Problem description —
Exclude every picture. Output verbatim the lines from the one containing "con 11 años." to the end of the data.

╭─ Exercise data

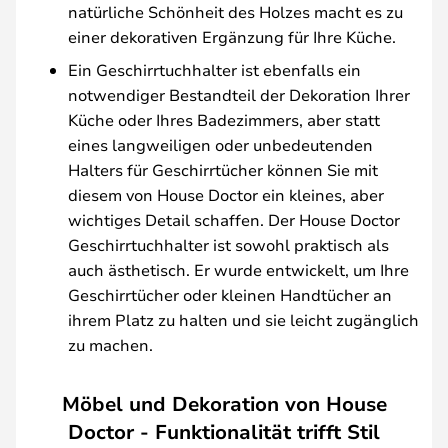
natürliche Schönheit des Holzes macht es zu
einer dekorativen Ergänzung für Ihre Küche.
Ein Geschirrtuchhalter ist ebenfalls ein
notwendiger Bestandteil der Dekoration Ihrer
Küche oder Ihres Badezimmers, aber statt
eines langweiligen oder unbedeutenden
Halters für Geschirrtücher können Sie mit
diesem von House Doctor ein kleines, aber
wichtiges Detail schaffen. Der House Doctor
Geschirrtuchhalter ist sowohl praktisch als
auch ästhetisch. Er wurde entwickelt, um Ihre
Geschirrtücher oder kleinen Handtücher an
ihrem Platz zu halten und sie leicht zugänglich
zu machen.
Möbel und Dekoration von House
Doctor - Funktionalität trifft Stil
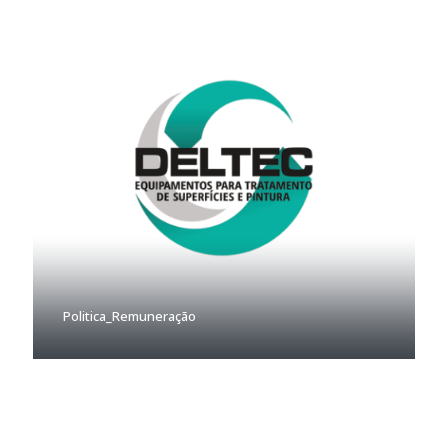
Politica_Remuneração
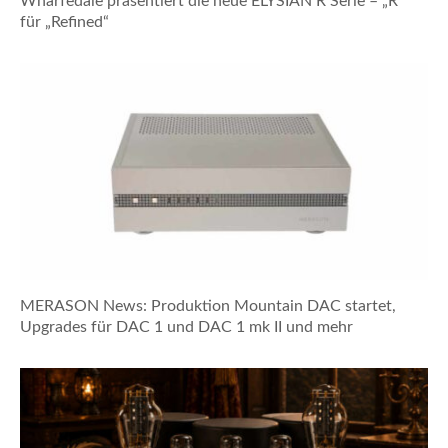
Wharfedale präsentiert die neue ELYSIAN R Serie – „R“
für „Refined“
MERASON News: Produktion Mountain DAC startet,
Upgrades für DAC 1 und DAC 1 mk II und mehr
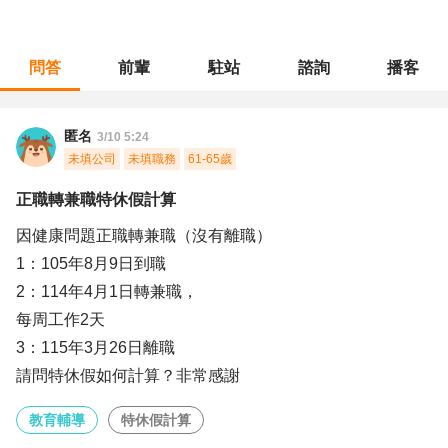
問答
前輩
駐站
諮詢
播客
職涯診所
/
教育輔導
/
正職轉兼職特休假計算
匿名
3/10 5:24
未填公司
未填職務
61-65歲
正職轉兼職特休假計算
因健康問題正職轉兼職（沒有離職）
1：105年8月9日到職
2：114年4月1日轉兼職，
每周工作2天
3：115年3月26日離職
請問特休假如何計算？非常感謝
教育輔導
特休假計算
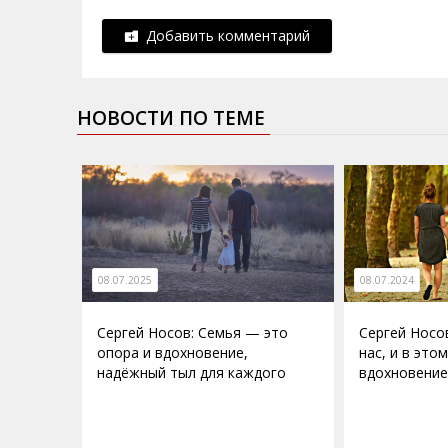
Добавить комментарий
НОВОСТИ ПО ТЕМЕ
08.07.2025
08.07.2024
Сергей Носов: Семья — это
Сергей Носо
опора и вдохновение,
нас, и в это
надёжный тыл для каждого
вдохновение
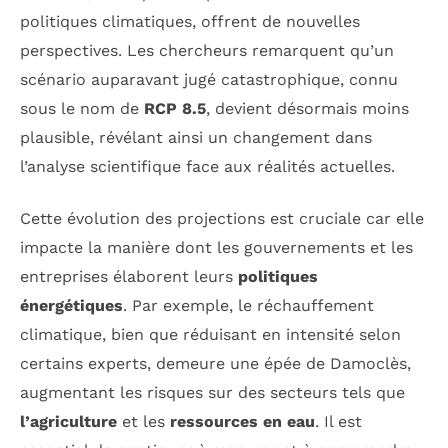
politiques climatiques, offrent de nouvelles
perspectives. Les chercheurs remarquent qu’un
scénario auparavant jugé catastrophique, connu
sous le nom de
RCP 8.5
, devient désormais moins
plausible, révélant ainsi un changement dans
l’analyse scientifique face aux réalités actuelles.
Cette évolution des projections est cruciale car elle
impacte la manière dont les gouvernements et les
entreprises élaborent leurs
politiques
énergétiques
. Par exemple, le réchauffement
climatique, bien que réduisant en intensité selon
certains experts, demeure une épée de Damoclès,
augmentant les risques sur des secteurs tels que
l’agriculture
et les
ressources en eau
. Il est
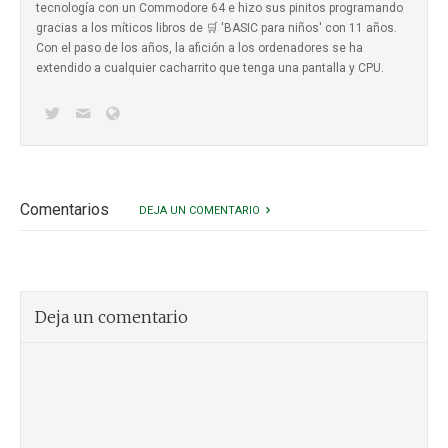
tecnología con un Commodore 64 e hizo sus pinitos programando
gracias a los míticos
libros de 🛒 'BASIC para niños'
con 11 años.
Con el paso de los años, la afición a los ordenadores se ha
extendido a cualquier cacharrito que tenga una pantalla y CPU.
Comentarios
DEJA UN COMENTARIO
Deja un comentario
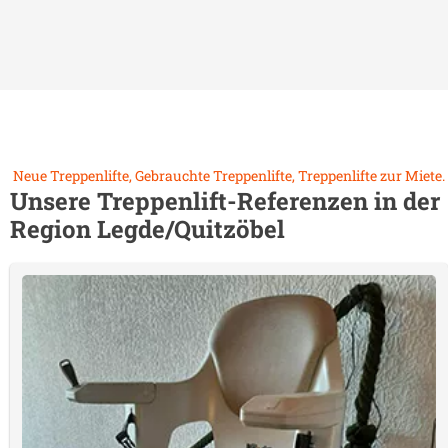
Neue Treppenlifte, Gebrauchte Treppenlifte, Treppenlifte zur Miete.
Unsere Treppenlift-Referenzen in der
Region
Legde/Quitzöbel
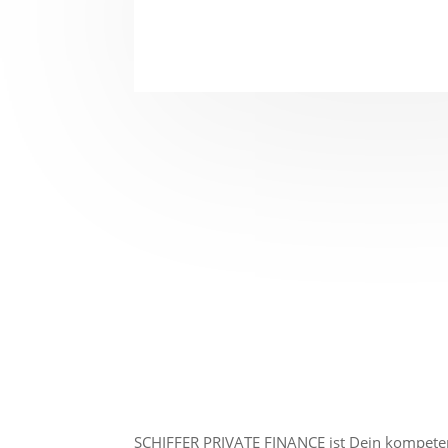
SCHIFFER PRIVATE FINANCE ist Dein kompeten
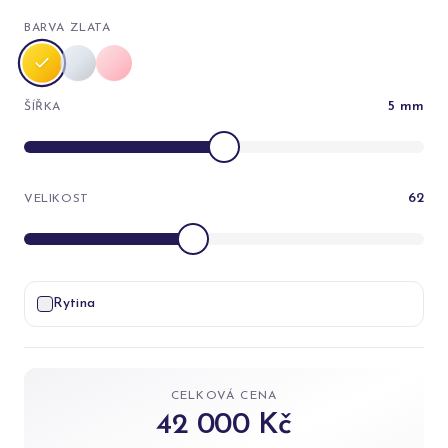
BARVA ZLATA
5
mm
ŠÍŘKA
62
VELIKOST
Rytina
CELKOVÁ CENA
42 000 Kč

╰─

Answer section —
con 11 años.
Con el paso de los años, la afición a los ordenadores se ha
extendido a cualquier cacharrito que tenga una pantalla y CPU.
Comentarios
DEJA UN COMENTARIO
Deja un comentario
Neue Treppenlifte, Gebrauchte Treppenlifte, Treppenlifte zur Miete.
Unsere Treppenlift-Referenzen in der
Region
Legde/Quitzöbel
SCHIFFER PRIVATE FINANCE ist Dein kompeten
BARVA ZLATA
5
mm
ŠÍŘKA
62
VELIKOST
Rytina
CELKOVÁ CENA
42 000 Kč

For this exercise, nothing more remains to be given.